Davis talks generalities about setting your prices. She poo poohes the practice of charging two or three times the cost of ingredients, which seems to be the standard advice given to newbie home-based bakers. She touches on social networking as an aspect of your business as well as offering information about establishing an online presence allowing customers to order products securely. She mentions, several times, how some bakers operate "under the table" in that they aren't cleared to bake and sell potentially hazardous items like cheesecake. She thinks they'll get caught someday and advises operating your bakery business above-board, by the book. Further, she writes about recipe development and marketing your products to a niche, such as sugar-free, gluten-free, etc.
The first place to start, after finishing How to Start a Home-Based Bakery Business, is to check with your local SBA. They are familiar with foods start-ups in your area and can save time.
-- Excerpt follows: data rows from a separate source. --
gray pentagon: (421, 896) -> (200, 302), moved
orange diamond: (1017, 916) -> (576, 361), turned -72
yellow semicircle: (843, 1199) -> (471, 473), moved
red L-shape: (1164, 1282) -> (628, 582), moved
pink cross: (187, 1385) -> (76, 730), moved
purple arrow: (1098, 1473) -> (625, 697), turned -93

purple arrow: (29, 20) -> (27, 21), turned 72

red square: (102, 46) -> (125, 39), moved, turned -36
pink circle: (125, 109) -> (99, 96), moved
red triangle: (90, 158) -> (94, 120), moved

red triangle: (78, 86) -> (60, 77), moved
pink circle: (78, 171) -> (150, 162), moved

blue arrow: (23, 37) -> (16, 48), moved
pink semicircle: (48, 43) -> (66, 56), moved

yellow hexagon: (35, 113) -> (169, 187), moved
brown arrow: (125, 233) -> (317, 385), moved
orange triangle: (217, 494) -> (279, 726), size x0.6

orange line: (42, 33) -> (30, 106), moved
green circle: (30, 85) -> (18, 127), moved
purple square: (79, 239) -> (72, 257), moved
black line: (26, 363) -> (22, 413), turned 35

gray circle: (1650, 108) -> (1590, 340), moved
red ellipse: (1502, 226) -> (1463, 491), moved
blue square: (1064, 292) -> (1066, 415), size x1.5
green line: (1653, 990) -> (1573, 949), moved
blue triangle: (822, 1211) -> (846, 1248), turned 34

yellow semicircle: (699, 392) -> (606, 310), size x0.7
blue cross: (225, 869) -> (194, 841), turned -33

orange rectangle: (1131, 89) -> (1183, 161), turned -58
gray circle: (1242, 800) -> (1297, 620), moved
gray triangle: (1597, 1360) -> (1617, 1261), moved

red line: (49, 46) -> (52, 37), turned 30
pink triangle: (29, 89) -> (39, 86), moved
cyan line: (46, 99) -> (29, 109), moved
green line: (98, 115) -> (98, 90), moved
Cottage laws vary from state to state, as do the particular departments, whether it be Agriculture or the Health Department that your business operates under. Davis points out that often these agencies are unaware of restrictions and guidelines of each other and can give would-be bakers conflicting advice. Check out your SBA office first.
After reading How to Start a Home-Based Bakery Business I'm not sure I'm up for all the problems described with having a home-based bakery in my kitchen. Keeping ingredients, utensils, appliances, etc. separate sounds like a hassle, especially for those with small kitchens and storage space. I'd be more likely to go whole-hawg with a bricks-and-mortar bakery, or rent time/space in a commercial kitchen. Too, I have dogs, and Davis was pretty explicit in saying that, for the most part, home-based bakeries must be animal-free.
Good luck to you in your home-based bakery business. Reading the materials covered within How to Start a Home-Based Bakery Business will undoubtedly convince you one way or another whether this endeavor is worth attempting. This is an excellent resource. The only improvement I'd make would be to include more interviews with home-based bakers. There was one. Showing multiple paths to success is the best model to follow and would have strengthened the book.